I know cleaning is a distraction for me. It requires fine motor skills and attention to detail, and that stops me from thinking properly about other things. Thoughts arise and depart, but attention is elsewhere, so although I note them, I don’t pursue them or dwell on them.

However to be really satisfying, distractions need to both suck you in, and actually interest you. Most of the time cleaning isn’t interesting, but it does have the potential to be really satisfying. Take today. We have a black mould problem – it’s one of the joys of living in a 1980s house with double glazing. Water condenses, dust accumulates, and before you know it there’s black mould growing along your windows and up your walls. It demands constant vigilance, or it spreads, mould-suppressing paint or no (though if you have any suggestions on this, do drop me a comment!). So today I did the bathroom window with bleach: a few very careful squirts, ten minutes or so waiting, and some cautious washing down, and the window was white again. Visible, satisfying, results!

There’s a more recent aspect to cleaning and tidying for me too – not just resetting the situation to regular levels, but actually making it better. Decluttering. Today I hit the bathroom stuff. I didn’t just tidying things up by arranging them, I chucked out a bunch of old things I won’t need any more. I know it’s not frugal or green to just throw stuff away, but I honestly will not use these in the coming years, and neither will anyone else who I’m close enough to actually ask them if they want my half-used dusty old bits and pieces! THis kind of decluttering makes cleaning interesting in a way it isn’t usually, as I try and work out what I actually need, what I can do without, what can be charity-shopped. Maybe that helps to make it a psychologically self-soothing activity.

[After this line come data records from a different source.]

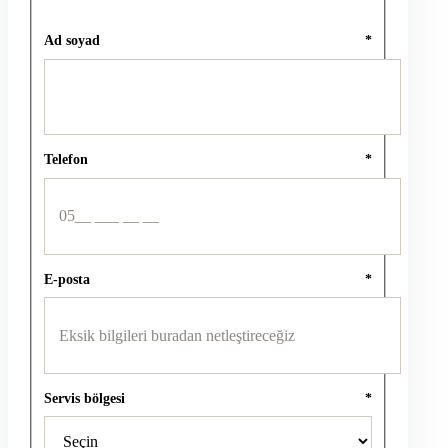
Ad soyad
*
Telefon
*
E-posta
*
Servis bölgesi
*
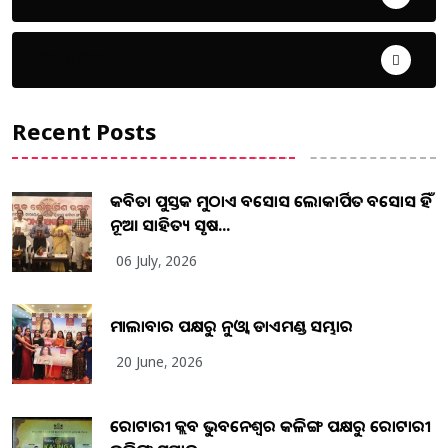
ଦେଶ ବିଦେଶ
Recent Posts
କବିତା ପୁସ୍ତକ ମୁଠାଏ ଅବସୋସ ଲୋକାର୍ପିତ ଅବସୋସ ହିଁ
ନୂଆ ସାହିତ୍ୟ ସୃଷ...
06 July, 2026
ମାଲାବାର ପକ୍ଷରୁ ନୁଓ୍ବା ଡାଏମଣ୍ଡ ସମ୍ଭାର
20 June, 2026
ରୋଟାରୀ କ୍ଲବ ଭୁବନେଶ୍ୱର କଳିଙ୍ଗ ପକ୍ଷରୁ ରୋଟାରୀ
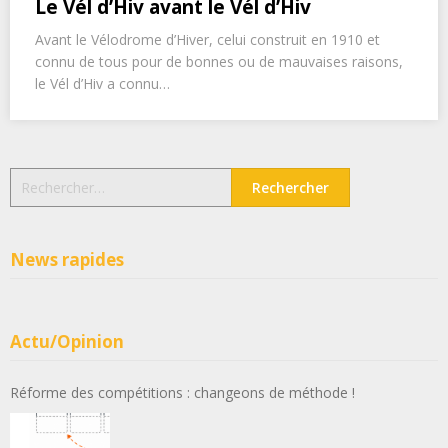
Le Vél d’Hiv avant le Vél d’Hiv
Avant le Vélodrome d’Hiver, celui construit en 1910 et
connu de tous pour de bonnes ou de mauvaises raisons,
le Vél d’Hiv a connu…
Rechercher :
News rapides
Actu/Opinion
Réforme des compétitions : changeons de méthode !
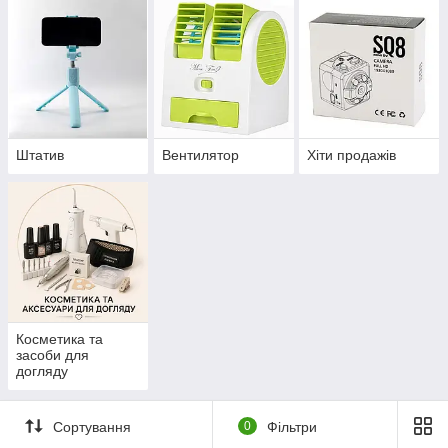
Штатив
Вентилятор
Хіти продажів
Косметика та
засоби для
догляду
Сортування
0
Фільтри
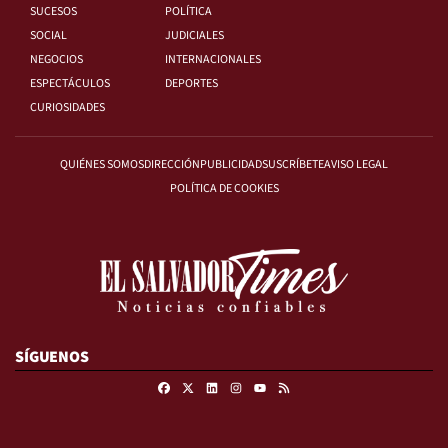
SUCESOS
POLÍTICA
SOCIAL
JUDICIALES
NEGOCIOS
INTERNACIONALES
ESPECTÁCULOS
DEPORTES
CURIOSIDADES
QUIÉNES SOMOS
DIRECCIÓN
PUBLICIDAD
SUSCRÍBETE
AVISO LEGAL
POLÍTICA DE COOKIES
SÍGUENOS
Facebook
X
Linkedin
Instagram
RSS
Youtube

It does feel odd to enjoy cleaning. Less odd, when I think of it in terms of my ever-present but as-yet-unrealised desire to do a full declutter. But still, enjoying cleaning? Surely horribly gender-normative. I struggle so much when things I want or enjoy are the same things that I’m expected to want or enjoy. I don’t trust them. I feel like those are the things I ought to struggle against – why does society want me to enjoy or be good at these things? Cleaning is just part of the female-dominated work that anyone could do but that usually devolves to women, most of which isn’t recognised and isn’t thought to matter. I try not to do more than half of the cleaning, but I usually do. Isn’t it somehow even worse to actually enjoy it as well? Buying into all that bullshit about women and wives from the mid-20th century?

Balancing these things is difficult, and I’m not there. I don’t know how to reconcile these two aspects. How do you balance house work in your home? How do you fit being someone who likes cleaning and cooking with someone who also wants equality and to reject gender- and sexual-normative behaviour? Answers on a postcard…(or comment!).